DATASET CONTENT.
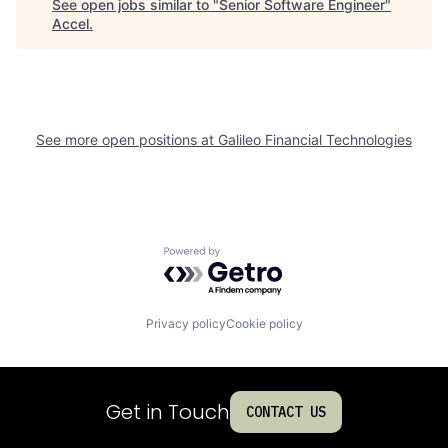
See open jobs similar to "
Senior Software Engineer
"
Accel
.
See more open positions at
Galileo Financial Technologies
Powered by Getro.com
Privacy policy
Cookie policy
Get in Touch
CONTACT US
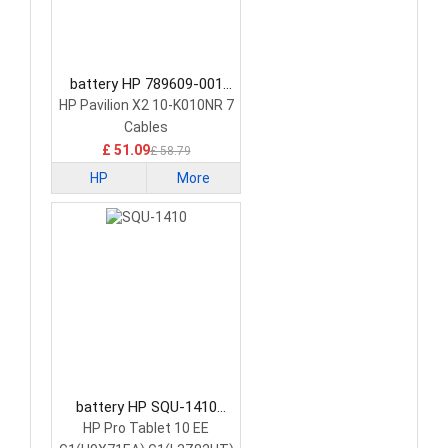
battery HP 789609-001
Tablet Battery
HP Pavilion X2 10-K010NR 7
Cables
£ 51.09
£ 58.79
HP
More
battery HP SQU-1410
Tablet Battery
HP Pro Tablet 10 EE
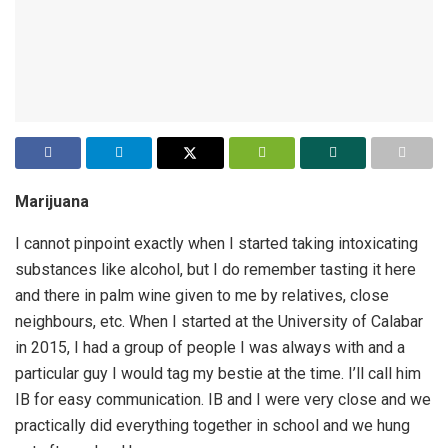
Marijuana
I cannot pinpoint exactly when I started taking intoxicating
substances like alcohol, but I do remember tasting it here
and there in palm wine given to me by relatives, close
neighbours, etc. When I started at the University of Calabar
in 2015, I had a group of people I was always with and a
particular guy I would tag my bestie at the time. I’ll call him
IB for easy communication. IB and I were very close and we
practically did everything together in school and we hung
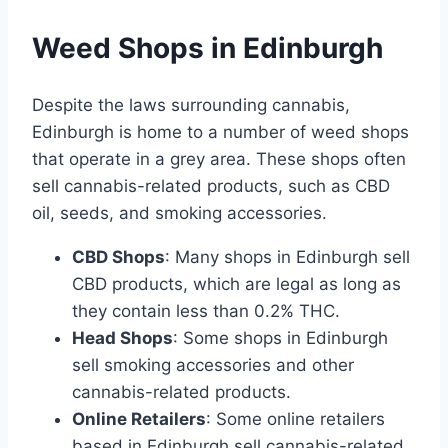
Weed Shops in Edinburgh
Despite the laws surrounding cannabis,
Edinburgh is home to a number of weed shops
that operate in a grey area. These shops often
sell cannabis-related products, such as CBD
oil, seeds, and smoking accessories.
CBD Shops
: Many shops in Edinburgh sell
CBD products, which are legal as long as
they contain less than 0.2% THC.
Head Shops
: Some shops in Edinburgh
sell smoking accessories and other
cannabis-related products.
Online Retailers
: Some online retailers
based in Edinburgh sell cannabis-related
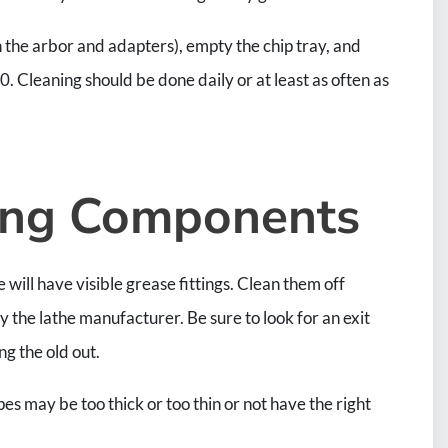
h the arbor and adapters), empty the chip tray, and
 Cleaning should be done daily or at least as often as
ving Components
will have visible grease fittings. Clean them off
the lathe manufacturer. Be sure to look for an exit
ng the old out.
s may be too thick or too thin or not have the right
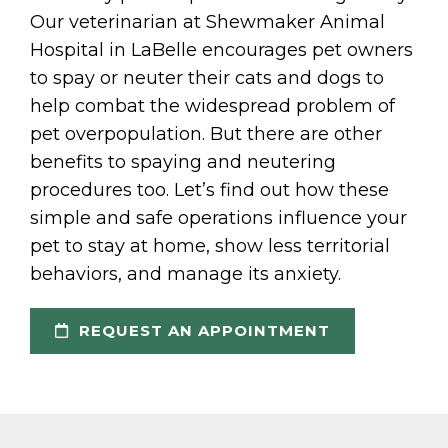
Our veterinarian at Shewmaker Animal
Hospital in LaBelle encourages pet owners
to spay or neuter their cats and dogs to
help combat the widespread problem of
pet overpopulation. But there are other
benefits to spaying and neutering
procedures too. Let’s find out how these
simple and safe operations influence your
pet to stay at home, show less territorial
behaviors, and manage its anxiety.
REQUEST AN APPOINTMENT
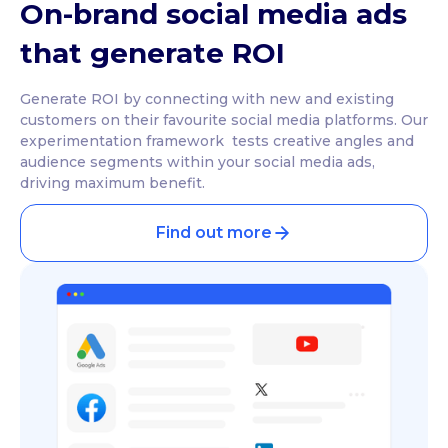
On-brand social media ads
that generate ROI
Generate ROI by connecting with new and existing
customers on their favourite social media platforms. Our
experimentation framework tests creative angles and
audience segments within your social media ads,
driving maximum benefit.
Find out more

==

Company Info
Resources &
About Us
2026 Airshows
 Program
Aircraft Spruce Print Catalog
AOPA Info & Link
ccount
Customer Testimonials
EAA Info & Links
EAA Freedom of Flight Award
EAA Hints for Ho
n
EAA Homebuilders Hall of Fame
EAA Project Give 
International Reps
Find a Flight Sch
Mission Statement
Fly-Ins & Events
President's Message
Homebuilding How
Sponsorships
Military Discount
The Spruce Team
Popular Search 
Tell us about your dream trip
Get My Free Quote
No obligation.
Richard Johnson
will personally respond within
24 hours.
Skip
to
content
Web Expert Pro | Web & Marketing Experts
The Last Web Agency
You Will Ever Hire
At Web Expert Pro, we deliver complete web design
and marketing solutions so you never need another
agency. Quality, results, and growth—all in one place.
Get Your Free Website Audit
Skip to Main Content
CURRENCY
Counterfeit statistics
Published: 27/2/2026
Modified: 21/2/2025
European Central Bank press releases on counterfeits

...

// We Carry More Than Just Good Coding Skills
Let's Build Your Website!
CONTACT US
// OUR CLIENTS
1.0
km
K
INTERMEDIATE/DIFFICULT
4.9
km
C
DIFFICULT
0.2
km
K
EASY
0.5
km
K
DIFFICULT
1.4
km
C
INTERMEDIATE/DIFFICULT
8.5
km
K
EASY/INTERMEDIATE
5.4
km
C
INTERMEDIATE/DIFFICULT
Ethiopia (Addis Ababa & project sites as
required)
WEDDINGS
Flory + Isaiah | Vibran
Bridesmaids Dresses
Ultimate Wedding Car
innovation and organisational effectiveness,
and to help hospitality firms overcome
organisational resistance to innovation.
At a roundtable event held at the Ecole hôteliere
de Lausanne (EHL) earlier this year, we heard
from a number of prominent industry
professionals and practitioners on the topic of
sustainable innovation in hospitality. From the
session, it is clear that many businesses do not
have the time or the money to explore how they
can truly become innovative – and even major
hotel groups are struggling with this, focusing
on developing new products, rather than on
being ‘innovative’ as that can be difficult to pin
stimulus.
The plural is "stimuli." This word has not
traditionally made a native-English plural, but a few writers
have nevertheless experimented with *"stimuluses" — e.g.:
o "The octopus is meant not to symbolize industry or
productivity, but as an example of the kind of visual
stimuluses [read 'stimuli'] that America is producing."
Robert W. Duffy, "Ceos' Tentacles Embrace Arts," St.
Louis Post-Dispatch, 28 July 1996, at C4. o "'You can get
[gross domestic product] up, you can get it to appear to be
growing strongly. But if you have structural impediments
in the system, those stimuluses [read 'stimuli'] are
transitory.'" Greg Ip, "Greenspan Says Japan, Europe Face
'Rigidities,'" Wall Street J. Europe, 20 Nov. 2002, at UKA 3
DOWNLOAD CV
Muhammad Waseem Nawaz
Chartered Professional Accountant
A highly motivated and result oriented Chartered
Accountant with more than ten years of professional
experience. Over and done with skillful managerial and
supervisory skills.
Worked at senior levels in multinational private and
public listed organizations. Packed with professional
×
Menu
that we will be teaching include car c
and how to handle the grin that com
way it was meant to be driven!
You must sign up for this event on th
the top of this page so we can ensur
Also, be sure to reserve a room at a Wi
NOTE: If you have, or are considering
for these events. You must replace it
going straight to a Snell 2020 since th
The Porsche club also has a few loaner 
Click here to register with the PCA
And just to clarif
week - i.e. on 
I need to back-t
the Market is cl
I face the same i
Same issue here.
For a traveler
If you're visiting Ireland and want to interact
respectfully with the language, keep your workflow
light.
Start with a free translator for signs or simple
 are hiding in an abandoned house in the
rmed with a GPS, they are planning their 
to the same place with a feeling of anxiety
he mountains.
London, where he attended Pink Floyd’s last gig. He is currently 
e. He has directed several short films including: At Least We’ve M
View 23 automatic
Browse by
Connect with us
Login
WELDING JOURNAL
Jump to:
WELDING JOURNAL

PROBLEM TO WORK ON. Scan the records for the string "sure" and show every line that contains it.

WRITTEN SOLUTION.
the lathe manufacturer. Be sure to look for an exit
Also, be sure to reserve a room at a Wi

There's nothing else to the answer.